This is because pandas is trying to use the first line in the file to define the columns present in our data. To avoid this, we can use the skiprows argument to tell pandas our table starts on line 4 (skipping the first 3 lines):

df = pd.read_csv("data/urban_population_header.csv", skiprows=3)
df.head()
Country Name Country Code Indicator Name Indicator Code 1960 1980 2000 2020 Unnamed: 8
0 Aruba ABW Urban population (% of total population) SP.URB.TOTL.IN.ZS 50.776000 50.472000 46.717000 43.697000 NaN
1 Africa Eastern and Southern AFE Urban population (% of total population) SP.URB.TOTL.IN.ZS 14.704688 20.845000 28.669286 36.783306 NaN
2 Afghanistan AFG Urban population (% of total population) SP.URB.TOTL.IN.ZS 8.401000 15.995000 22.078000 26.026000 NaN
3 Africa Western and Central AFW Urban population (% of total population) SP.URB.TOTL.IN.ZS 14.670329 24.518577 35.352981 47.848625 NaN
4 Angola AGO Urban population (% of total population) SP.URB.TOTL.IN.ZS 10.435000 24.298000 50.087000 66.825000 NaN

There’s not a single CSV data “standard” that everyone follows, so it’s common to need to tweak things to load properly. Other examples include:

  • Different “delimeters”, e.g., Tab-separated values files (TSVs) with tabs separating column values instead of commas.

  • Footers: Lines with metadata/other information not part of the table at the end of the file.

  • Comments: Annotations anywhere in the file that shouldn’t be included in the table.

pd.read_csv can be customised to deal with all of these and more. For example:

df = pd.read_csv(
   "myfile.csv",
   delimeter="\t",  # columns separated by tabs
   skipfooter=3,    # exclude last 3 lines
   comment="#",     # exclude lines starting with "#"
)

Exercise

Later on we’ll be using the “Palmer Penguins” dataset, which we have saved at the path data/penguins.csv. Load this dataset into a pandas data frame.

  • What type of data do you think it contains?

  • What are the types of the columns and do they match what you’d expect?

Solution:

df = pd.read_csv("data/penguins.csv") to load the data into pandas.

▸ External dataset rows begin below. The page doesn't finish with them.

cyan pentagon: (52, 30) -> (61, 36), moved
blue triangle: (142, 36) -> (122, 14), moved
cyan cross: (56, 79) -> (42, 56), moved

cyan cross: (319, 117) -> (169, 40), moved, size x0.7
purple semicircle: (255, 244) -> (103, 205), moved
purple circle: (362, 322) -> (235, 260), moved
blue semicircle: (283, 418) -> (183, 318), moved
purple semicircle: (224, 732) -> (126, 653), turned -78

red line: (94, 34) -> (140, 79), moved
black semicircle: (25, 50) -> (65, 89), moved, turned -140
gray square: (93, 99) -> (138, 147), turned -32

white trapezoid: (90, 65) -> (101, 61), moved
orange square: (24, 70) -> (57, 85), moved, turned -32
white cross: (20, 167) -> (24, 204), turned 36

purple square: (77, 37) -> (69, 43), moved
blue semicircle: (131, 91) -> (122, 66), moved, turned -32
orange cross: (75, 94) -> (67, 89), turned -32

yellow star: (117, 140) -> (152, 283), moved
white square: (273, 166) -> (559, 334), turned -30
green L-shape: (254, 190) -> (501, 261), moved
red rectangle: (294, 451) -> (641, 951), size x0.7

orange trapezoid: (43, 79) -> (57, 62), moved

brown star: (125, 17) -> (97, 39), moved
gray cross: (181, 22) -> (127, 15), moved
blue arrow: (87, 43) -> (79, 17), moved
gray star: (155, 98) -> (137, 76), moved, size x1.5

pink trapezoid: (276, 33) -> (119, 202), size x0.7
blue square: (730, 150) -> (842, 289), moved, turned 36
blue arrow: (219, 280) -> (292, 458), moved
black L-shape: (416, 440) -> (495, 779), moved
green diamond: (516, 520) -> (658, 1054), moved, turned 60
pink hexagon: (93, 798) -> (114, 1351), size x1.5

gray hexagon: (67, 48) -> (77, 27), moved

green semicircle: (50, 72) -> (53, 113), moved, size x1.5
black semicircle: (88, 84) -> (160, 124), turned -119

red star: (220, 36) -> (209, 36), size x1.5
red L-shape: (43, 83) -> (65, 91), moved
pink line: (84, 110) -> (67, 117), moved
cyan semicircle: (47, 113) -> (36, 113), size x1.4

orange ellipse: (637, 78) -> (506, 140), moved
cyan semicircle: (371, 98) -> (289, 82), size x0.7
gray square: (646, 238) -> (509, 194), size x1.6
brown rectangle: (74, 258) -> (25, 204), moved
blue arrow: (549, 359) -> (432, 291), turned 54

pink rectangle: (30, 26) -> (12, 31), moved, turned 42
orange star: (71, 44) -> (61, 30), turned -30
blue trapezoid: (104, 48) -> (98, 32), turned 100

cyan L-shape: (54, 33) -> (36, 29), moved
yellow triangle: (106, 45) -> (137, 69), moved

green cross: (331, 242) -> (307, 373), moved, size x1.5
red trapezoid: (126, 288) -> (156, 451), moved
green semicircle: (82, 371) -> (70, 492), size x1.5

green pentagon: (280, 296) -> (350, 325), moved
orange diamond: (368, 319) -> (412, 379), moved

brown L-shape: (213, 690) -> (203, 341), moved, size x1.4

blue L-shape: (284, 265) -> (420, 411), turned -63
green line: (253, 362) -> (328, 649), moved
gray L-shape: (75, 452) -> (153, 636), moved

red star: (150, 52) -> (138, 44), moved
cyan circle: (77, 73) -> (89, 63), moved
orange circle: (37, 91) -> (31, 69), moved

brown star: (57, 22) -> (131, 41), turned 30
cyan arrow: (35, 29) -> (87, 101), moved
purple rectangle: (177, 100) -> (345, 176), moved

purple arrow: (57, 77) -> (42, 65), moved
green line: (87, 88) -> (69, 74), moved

We’ll discuss the answer to the other questions later, but you may have noticed that some columns have the generic object type even though it looks like they contain numeric data.

Excel Spreadsheets

As CSV files are a plaintext (human readable) format and don’t need proprietry software to use and create they are always preferable to Excel spreadsheets for raw data, if available. However, it is still common to find data in Excel .xls or .xlsx files.

If needed, Pandas also has a function pandas.read_excel to load data from Excel spreadsheets. The format is very similar to read_csv:

df = pd.read_excel(
   "my_spreadsheet.xlsx",
   sheet_name="Sheet1"
)

Note you must specify which worksheet you want to load as a data frame. If you want to load tables from multiple worksheets you would need to load them into multiple data frames.

Databases

We can think of databases as containers for data. Typically, databases allow for easy storage, retrieval, update, and analysis of data.

In the case of tabular data, a database may have many tables. A database can be flat, or it can be relational.

Example:

Flat Database with single table:

Subject

Teacher

Teacher Email

Teacher Phone Number

Day of Week

Time Start

Time End

Maths

Mr F

f@school.com

07123123123

Monday

1000

1200

English

Ms P

p@school.com

07456456456

Tuesday

1100

1300

Physics

Mrs A

a@school.com

07789789789

Thursday

1400

1600

French

Mr F

f@school.co

07123123123

Friday

1000

1300

Relational database with two tables:

Subject

Teacher

Day of Week

Time Start

Tie End

Maths

Mr F

Monday

1000

1200

English

Ms P

Tuesday

1100

1300

Physics

Mrs A

Thursday

1400

1600

French

Mr F

Friday

1000

1300

Teacher

Teacher Email

Teacher Phone Number

Mr F

f@school.com

07123123123

Ms P

p@school.com

07456456456

Mrs A

a@school.com

07789789789

Flat databases can be simple but also inefficient. Relational databases, with data stored in a series of interconnected tables, can be more complicated but more computationally efficient.

SQL Databases & RDBMS

Structured Query Lanage (SQL) is a standard language for storing, manipulating and retrieving data in databases.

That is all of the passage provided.